Levein admitted dismissing Locke had been "unfair" and was one of the hardest things he had done in football. But he had no regrets about installing Robbie Neilson as head coach in an entirely new regime on Monday, the first working day under the ownership of Ann Budge.
Levein decided Locke was incompatible with the structure he wants at Hearts, which will focus on "coaching" rather than "management" and aims to produce a production line of in-house coaches so that Hearts always appoint first-team bosses from within.
Locke's fate had been determined when Budge endorsed Levein's plan in private talks three months ago, while she waited to complete the takeover which finally went through last week.
Neilson - who will pick the Hearts team and report to Levein before and after each game - had been a colleague of Locke as under-20s coach this season. He insisted he knew nothing about his part in Levein's plan until receiving a call from him on Sunday night. Neilson made a point of speaking face-to-face with the highly-popular Locke yesterday to ensure the departing boss did not feel he had stabbed him in the back.
Sitting beside Budge and Neilson at a joint Tynecastle media conference yesterday, Levein said telling Locke he had no future at Hearts had been painful. "Without a doubt it was one of the most difficult things I've had to do in football, because on a human level you equate to what he's had to go through this last season; an experienced manager would have struggled. He's been dignified. He's a young guy, he's had his ups and downs, but he's kept the fans and the media onside.
"If we say it's about fairness, then I totally get the point that he deserves a chance. He's done more than enough to get himself another manager's job and I would suggest that's the road that he goes down.
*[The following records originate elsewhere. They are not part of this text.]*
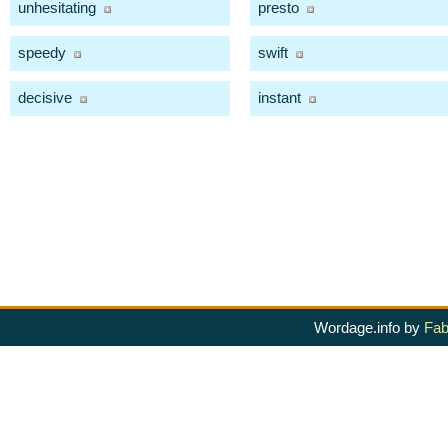
unhesitating
presto
speedy
swift
decisive
instant
Wordage.info by
Fab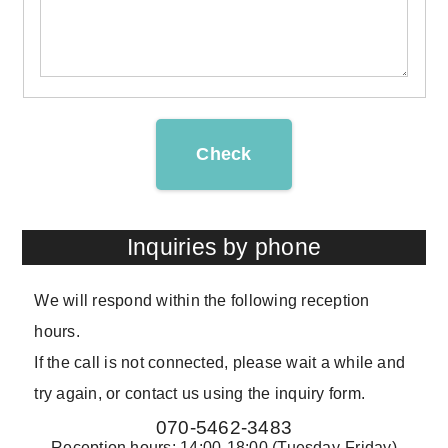
Check
Inquiries by phone
We will respond within the following reception
hours.
If the call is not connected, please wait a while and
try again, or contact us using the inquiry form.
070-5462-3483
Reception hours: 14:00-18:00 (Tuesday-Friday)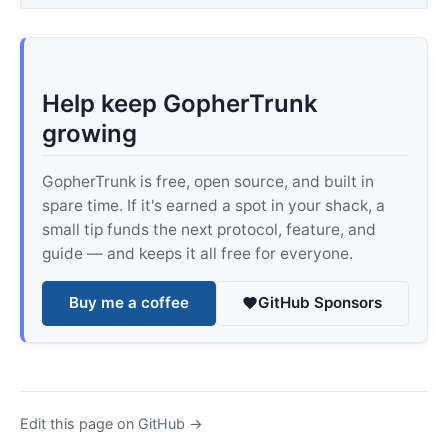
Help keep GopherTrunk
growing
GopherTrunk is free, open source, and built in
spare time. If it's earned a spot in your shack, a
small tip funds the next protocol, feature, and
guide — and keeps it all free for everyone.
Buy me a coffee
GitHub Sponsors
Edit this page on GitHub →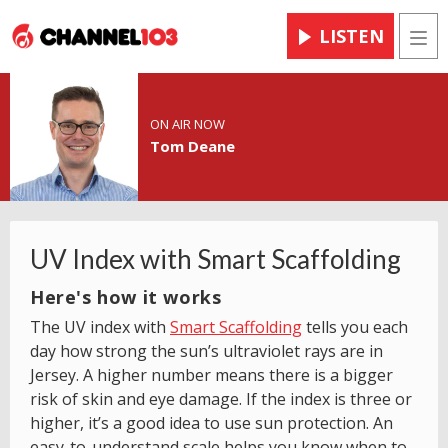
LISTEN
Men
ON AIR NOW
Tom Deane
UV Index with Smart Scaffolding
Here's how it works
The UV index with
Smart Scaffolding
tells you each
day how strong the sun’s ultraviolet rays are in
Jersey. A higher number means there is a bigger
risk of skin and eye damage. If the index is three or
higher, it’s a good idea to use sun protection. An
easy-to-understand scale helps you know when to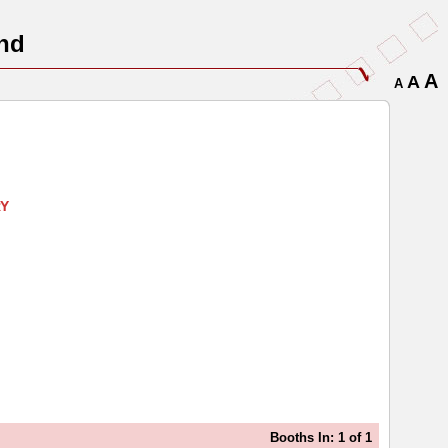
nd
A
A
A
RY
Booths In: 1 of 1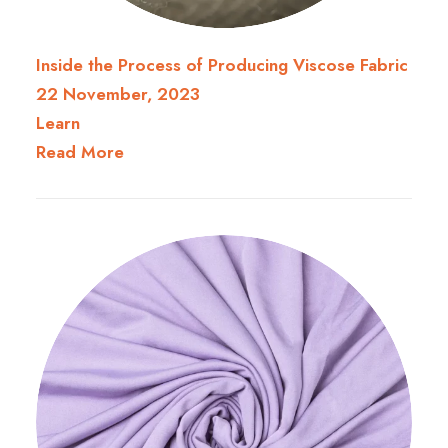
Inside the Process of Producing Viscose Fabric
22 November, 2023
Learn
Read More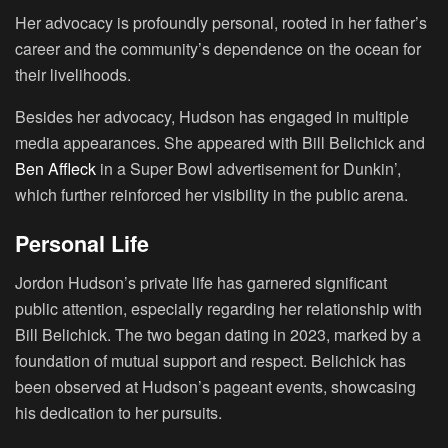
Her advocacy is profoundly personal, rooted in her father’s
career and the community’s dependence on the ocean for
their livelihoods.
Besides her advocacy, Hudson has engaged in multiple
media appearances. She appeared with Bill Belichick and
Ben Affleck
in a Super Bowl advertisement for Dunkin’,
which further reinforced her visibility in the public arena.
Personal Life
Jordon Hudson’s private life has garnered significant
public attention, especially regarding her relationship with
Bill Belichick. The two began dating in 2023, marked by a
foundation of mutual support and respect. Belichick has
been observed at Hudson’s pageant events, showcasing
his dedication to her pursuits.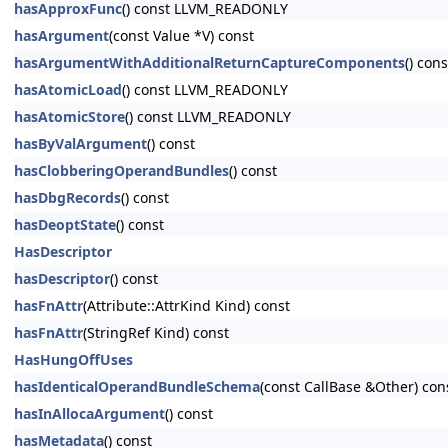
hasApproxFunc
() const LLVM_READONLY
hasArgument
(const Value *V) const
hasArgumentWithAdditionalReturnCaptureComponents
() cons
hasAtomicLoad
() const LLVM_READONLY
hasAtomicStore
() const LLVM_READONLY
hasByValArgument
() const
hasClobberingOperandBundles
() const
hasDbgRecords
() const
hasDeoptState
() const
HasDescriptor
hasDescriptor
() const
hasFnAttr
(Attribute::AttrKind Kind) const
hasFnAttr
(StringRef Kind) const
HasHungOffUses
hasIdenticalOperandBundleSchema
(const CallBase &Other) con
hasInAllocaArgument
() const
hasMetadata
() const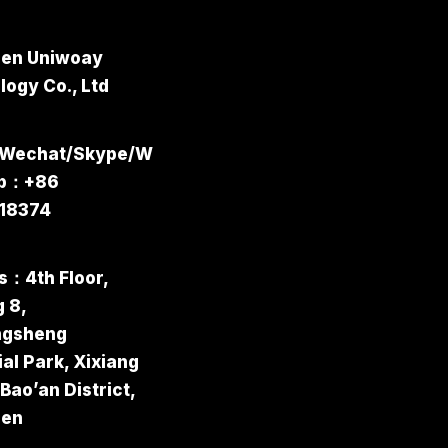
en Uniwoay
ogy Co., Ltd
/Wechat/Skype/W
pp：+86
18374
s：4th Floor,
g 8,
ngsheng
ial Park, Xixiang
 Bao’an District,
hen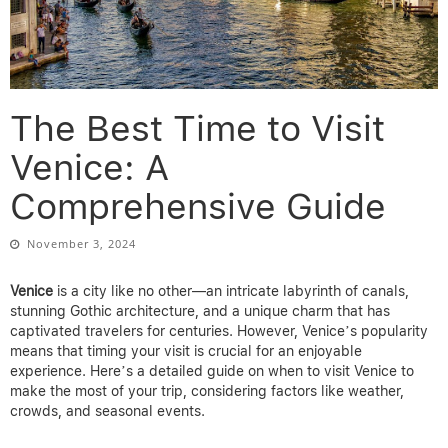
The Best Time to Visit
Venice: A
Comprehensive Guide
November 3, 2024
Venice
is a city like no other—an intricate labyrinth of canals,
stunning Gothic architecture, and a unique charm that has
captivated travelers for centuries. However, Venice’s popularity
means that timing your visit is crucial for an enjoyable
experience. Here’s a detailed guide on when to visit Venice to
make the most of your trip, considering factors like weather,
crowds, and seasonal events.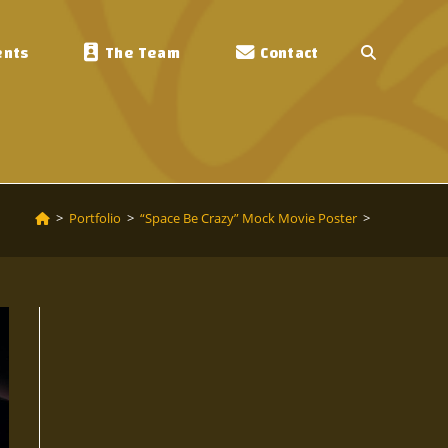
ents
The Team
Contact
Toggle
Website
Search
>
Portfolio
>
“Space Be Crazy” Mock Movie Poster
>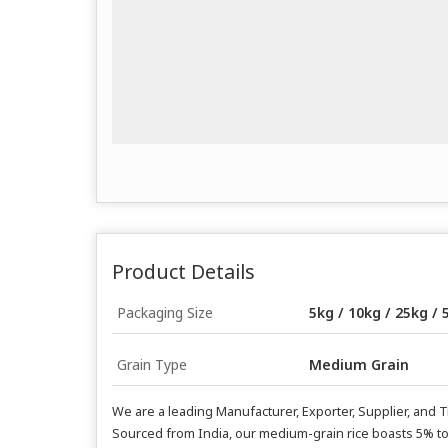
Product Details
Packaging Size
5kg / 10kg / 25kg / 
Grain Type
Medium Grain
We are a leading Manufacturer, Exporter, Supplier, and 
Sourced from India, our medium-grain rice boasts 5% to 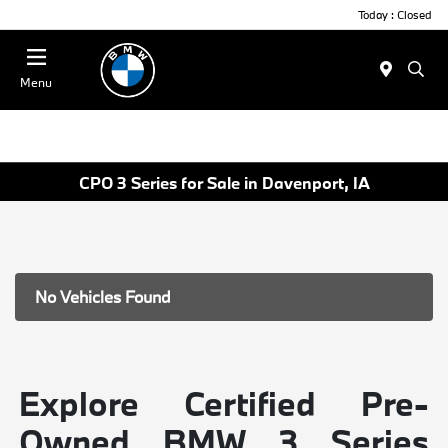
Today : Closed
Menu
CPO 3 Series for Sale in Davenport, IA
No Vehicles Found
Explore Certified Pre-
Owned BMW 3 Series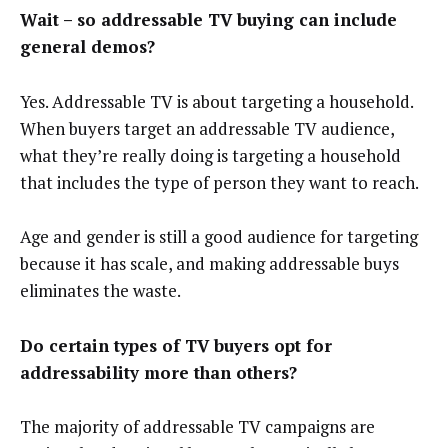
Wait – so addressable TV buying can include
general demos?
Yes. Addressable TV is about targeting a household.
When buyers target an addressable TV audience,
what they’re really doing is targeting a household
that includes the type of person they want to reach.
Age and gender is still a good audience for targeting
because it has scale, and making addressable buys
eliminates the waste.
Do certain types of TV buyers opt for
addressability more than others?
The majority of addressable TV campaigns are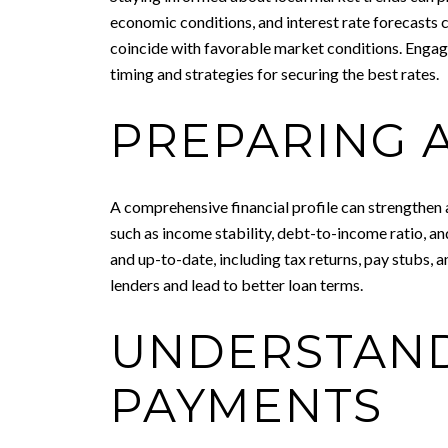
economic conditions, and interest rate forecasts 
coincide with favorable market conditions. Engag
timing and strategies for securing the best rates.
PREPARING A
A comprehensive financial profile can strengthen 
such as income stability, debt-to-income ratio, an
and up-to-date, including tax returns, pay stubs,
lenders and lead to better loan terms.
UNDERSTAND
PAYMENTS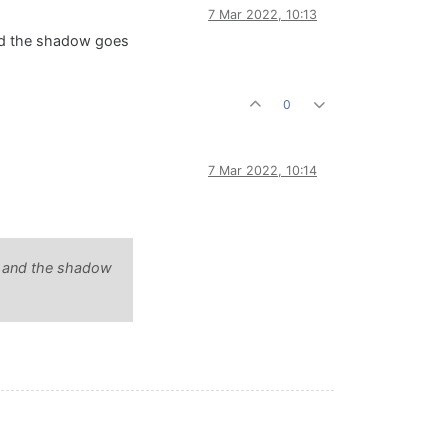
7 Mar 2022, 10:13
nd the shadow goes
0
7 Mar 2022, 10:14
t and the shadow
"Him coming in here as a coach within the system didn't play to his strengths. That's why I say this is not a reflection on how Gary did his job last year. It's just a completely different route we're going down.
"It was horrible yesterday. I don't want to sound trite at all, it was a lot worse for Gary. The easiest thing to do would have been to give him the job. But there's no point in having this clear idea of how we should be in five years' time, how we should be in a fantastic position, and then saying 'we'll need to find a place for somebody because they did a great job last year'. Once the decision was made to go down this particular road, that was the point that Gary was not in the equation."
Neilson, 33, returned to his former club last August as under-20s development manager. He is five years younger than Locke, who had been in charge for 14 months. "I met him at the academy
this morning," said Neilson.
"I wanted to speak to him and let him know the situation. Gary is a good guy, we get on well and we've known each other for years. It should be a time of excitement, but it is difficult, you've got to balance it off. I had to tell him what happened. It's the way football works and it was as much a shock to me as it was to him."
The inexperienced Neilson will pick the team and have
the final say on signing players.
Levein explained: "My responsibility as the director
of football is overseeing everything that's involved in the football department. We've already got this agreed at board level. I don't want to pick the team, I don't want to pick the players, because if we are going to be [about] coach education, unless I let the coach make decisions how is he going to improve? That's the crux of the matter. I can't make those decisions because Robbie Neilson has to stand
on his own two feet."
Neilson and Levein collaborated on the decision
to release Jamie MacDonald, Jamie Hamill, Ryan Stevenson and Dylan McGowan. Those decisions were not financial, said Neilson, whose intention
is to sign six or seven new players over the summer.
Levein would not comment on whether Craig Gordon was a target or whether his coaching protege Ian Cathro, currently at the Portuguese club Rio Ave, would become Hearts under-20 manager.